French oil major Total has said it is too early to know whether the semi-autonomous Iraqi Kurdistan region will become an important player in international oil markets, as Kurdish leaders seek to engineer a vote on independence.
"It is too early to make a judgement. You can't yet see what we call a production curve... You have to avoid underestimating or overestimating the potential," Total chief executive Christophe de Margerie told Reuters in an interview.
"Why hasn't Kurdistan got the right to develop its reserves? I've defended that and it has caused me a couple of problems with Baghdad," he said.

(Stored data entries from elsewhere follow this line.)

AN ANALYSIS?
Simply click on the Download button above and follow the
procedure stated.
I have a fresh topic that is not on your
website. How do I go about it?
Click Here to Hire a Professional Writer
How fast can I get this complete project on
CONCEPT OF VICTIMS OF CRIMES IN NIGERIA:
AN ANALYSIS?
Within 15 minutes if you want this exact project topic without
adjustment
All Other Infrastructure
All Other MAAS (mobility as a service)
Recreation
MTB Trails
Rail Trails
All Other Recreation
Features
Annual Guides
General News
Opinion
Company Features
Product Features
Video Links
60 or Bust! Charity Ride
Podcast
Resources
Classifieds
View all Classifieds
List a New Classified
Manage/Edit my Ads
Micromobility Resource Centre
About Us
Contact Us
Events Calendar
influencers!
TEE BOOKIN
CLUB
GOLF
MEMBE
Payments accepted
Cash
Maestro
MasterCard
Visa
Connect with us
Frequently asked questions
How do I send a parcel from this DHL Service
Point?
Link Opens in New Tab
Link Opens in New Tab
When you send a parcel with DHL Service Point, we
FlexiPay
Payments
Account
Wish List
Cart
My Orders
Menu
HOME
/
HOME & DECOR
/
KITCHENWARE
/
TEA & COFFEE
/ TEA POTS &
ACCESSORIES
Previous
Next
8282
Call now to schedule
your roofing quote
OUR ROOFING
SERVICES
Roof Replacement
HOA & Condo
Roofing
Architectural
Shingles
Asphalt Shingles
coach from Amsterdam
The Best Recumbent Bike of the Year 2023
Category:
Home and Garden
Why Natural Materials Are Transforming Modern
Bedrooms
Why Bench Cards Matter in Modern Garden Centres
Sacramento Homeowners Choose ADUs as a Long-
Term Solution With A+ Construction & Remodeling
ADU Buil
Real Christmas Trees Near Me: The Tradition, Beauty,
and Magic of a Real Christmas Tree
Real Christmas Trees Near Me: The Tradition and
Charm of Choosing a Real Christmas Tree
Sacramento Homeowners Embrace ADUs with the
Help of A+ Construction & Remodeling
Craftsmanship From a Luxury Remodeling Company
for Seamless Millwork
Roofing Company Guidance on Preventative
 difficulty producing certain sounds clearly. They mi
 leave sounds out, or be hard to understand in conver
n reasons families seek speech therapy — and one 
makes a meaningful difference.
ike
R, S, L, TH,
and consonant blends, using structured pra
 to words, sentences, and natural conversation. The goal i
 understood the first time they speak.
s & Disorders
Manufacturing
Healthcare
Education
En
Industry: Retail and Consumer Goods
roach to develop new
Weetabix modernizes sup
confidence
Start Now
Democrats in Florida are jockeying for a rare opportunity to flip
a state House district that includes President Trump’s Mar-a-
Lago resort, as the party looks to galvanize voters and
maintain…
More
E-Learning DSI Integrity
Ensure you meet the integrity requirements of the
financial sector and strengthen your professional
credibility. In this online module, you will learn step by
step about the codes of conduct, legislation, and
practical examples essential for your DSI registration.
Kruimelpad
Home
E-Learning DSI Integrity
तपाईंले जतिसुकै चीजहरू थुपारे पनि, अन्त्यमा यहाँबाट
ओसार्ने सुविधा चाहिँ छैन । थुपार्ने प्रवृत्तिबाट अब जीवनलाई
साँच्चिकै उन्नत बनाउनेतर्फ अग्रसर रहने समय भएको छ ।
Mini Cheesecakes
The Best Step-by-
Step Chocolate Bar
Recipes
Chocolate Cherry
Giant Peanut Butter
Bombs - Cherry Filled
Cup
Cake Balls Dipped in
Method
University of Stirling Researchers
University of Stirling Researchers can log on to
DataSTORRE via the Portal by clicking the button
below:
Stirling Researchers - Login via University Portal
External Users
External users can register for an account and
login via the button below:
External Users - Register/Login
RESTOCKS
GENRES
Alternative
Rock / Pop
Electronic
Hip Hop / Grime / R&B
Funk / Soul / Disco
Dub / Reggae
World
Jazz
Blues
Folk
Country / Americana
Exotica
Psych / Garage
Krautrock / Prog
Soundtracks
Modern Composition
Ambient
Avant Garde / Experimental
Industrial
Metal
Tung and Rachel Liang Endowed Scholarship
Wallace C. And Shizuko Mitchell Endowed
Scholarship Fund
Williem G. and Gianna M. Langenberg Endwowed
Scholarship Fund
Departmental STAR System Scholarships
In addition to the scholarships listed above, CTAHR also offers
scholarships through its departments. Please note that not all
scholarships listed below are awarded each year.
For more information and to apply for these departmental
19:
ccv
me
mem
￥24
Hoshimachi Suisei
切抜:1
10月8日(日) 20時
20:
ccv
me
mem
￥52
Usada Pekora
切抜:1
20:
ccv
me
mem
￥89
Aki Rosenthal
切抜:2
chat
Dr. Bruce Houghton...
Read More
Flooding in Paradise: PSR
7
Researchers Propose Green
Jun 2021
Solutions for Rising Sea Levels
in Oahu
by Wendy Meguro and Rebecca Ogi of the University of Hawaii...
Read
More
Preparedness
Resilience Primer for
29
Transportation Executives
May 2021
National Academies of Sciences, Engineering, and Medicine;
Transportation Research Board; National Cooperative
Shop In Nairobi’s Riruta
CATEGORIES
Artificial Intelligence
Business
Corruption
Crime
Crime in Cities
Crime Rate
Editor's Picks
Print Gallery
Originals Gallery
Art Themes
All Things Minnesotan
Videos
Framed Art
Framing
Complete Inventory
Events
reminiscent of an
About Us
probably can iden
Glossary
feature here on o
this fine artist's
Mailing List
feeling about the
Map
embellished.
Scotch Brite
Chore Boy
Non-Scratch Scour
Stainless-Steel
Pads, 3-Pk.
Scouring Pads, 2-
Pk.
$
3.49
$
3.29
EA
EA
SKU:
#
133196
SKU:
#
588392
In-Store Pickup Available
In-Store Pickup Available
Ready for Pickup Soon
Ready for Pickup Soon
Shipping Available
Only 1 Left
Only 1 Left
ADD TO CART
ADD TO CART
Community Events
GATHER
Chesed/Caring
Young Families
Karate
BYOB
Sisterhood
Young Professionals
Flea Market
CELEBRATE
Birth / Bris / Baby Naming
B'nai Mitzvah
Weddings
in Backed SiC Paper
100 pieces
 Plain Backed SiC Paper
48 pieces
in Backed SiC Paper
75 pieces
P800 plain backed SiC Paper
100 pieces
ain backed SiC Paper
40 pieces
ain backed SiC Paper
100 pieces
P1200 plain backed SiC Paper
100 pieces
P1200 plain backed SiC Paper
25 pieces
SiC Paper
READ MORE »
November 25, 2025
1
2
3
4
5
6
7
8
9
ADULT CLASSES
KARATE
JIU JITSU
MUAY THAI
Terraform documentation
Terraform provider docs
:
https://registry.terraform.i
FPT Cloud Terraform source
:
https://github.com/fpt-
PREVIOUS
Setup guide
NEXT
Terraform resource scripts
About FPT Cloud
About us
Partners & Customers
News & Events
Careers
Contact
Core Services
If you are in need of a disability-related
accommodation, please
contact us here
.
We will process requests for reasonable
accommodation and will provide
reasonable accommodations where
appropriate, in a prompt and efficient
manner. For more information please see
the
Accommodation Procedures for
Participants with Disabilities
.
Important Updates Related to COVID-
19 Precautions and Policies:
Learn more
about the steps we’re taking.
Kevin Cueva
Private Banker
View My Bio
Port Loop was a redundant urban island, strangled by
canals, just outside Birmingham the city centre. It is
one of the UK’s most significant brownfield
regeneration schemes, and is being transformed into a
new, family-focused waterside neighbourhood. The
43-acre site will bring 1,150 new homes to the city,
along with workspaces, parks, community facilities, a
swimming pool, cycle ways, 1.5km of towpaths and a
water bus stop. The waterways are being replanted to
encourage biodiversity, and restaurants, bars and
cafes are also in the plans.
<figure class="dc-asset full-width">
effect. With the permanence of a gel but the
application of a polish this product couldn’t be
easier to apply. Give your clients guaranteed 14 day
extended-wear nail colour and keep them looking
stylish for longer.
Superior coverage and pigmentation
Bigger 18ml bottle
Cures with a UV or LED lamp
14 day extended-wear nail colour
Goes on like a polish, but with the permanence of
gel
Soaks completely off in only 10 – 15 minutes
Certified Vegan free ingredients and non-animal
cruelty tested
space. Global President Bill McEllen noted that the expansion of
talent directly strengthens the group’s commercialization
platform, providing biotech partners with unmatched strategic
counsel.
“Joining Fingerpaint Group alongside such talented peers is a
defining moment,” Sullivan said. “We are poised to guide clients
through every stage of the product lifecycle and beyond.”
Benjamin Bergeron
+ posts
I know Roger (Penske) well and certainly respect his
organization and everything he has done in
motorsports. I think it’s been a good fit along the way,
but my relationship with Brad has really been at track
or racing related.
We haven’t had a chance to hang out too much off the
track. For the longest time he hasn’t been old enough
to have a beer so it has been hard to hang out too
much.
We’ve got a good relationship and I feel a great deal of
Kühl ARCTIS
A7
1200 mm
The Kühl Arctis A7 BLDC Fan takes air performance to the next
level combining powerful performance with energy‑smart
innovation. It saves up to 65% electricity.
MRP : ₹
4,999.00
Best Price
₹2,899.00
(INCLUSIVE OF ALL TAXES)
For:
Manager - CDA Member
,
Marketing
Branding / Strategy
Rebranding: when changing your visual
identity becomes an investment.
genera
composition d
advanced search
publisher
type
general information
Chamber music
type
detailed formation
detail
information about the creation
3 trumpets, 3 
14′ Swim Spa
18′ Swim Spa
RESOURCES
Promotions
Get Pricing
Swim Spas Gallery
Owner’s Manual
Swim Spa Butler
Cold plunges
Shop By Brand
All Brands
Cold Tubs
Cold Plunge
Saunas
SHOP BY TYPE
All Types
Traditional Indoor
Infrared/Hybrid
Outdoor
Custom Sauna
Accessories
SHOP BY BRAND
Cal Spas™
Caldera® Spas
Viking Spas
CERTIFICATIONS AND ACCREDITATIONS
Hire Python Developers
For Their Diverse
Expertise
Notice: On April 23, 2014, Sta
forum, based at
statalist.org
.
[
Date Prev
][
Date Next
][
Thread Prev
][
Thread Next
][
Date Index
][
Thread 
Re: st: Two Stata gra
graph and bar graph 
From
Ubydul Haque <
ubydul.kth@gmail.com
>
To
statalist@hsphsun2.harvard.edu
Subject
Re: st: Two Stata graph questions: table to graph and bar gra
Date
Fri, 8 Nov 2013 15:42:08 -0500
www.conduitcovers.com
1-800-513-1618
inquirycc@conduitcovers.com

Baghdad is facing a growing threat from a coalition of Sunni militants, led by the notoriously brutal Islamic State (IS.)
With violence spreading throughout parts of Northern and Western Iraq, forces loyal to the Kurdistan Regional Government (KRG) seized the major oil hub of Kirkuk after it was vacated by central government forces.
Speaking on July 3, President of the KRG Massoud Barzani called on parliament to begin making plans for a public referendum on independence.
"The time has come to determine our fate and we should not wait for other people to determine it for us," Barzani said.
The KRG is hopeful oil output could spike in the next few years to 1 million barrels of oil per day. It has been involved in a long running dispute with the central government over whether Arbil has the right to sell oil independently of Baghdad.
Over the past two months, the KRG has begun to export oil via Turkey on to the global market, although Baghdad has insisted any buyers of Kurdish oil would be purchasing smuggled produce.
Arbil's optimism is fuelled in part by the range of deals it has signed with Western companies. Total purchased stakes in two exploration blocks in Kurdistan in 2012, drawing Baghdad's ire.
De Margerie suggested that Kurdistan would struggle to compete with Iraq as an oil producer: "Kurdistan isn't Baghdad - one shouldn't make this mistake."
"If Kurdistan were a huge petroleum region, we wouldn't have waited until 2010," he said.
Companies should also be wary of the increasingly alarming security threats on in the regions surrounding Kurdistan, he said.
"There is escalation in Syria. Every time you want to simplify things because it suits you, those things refuse to be simplified."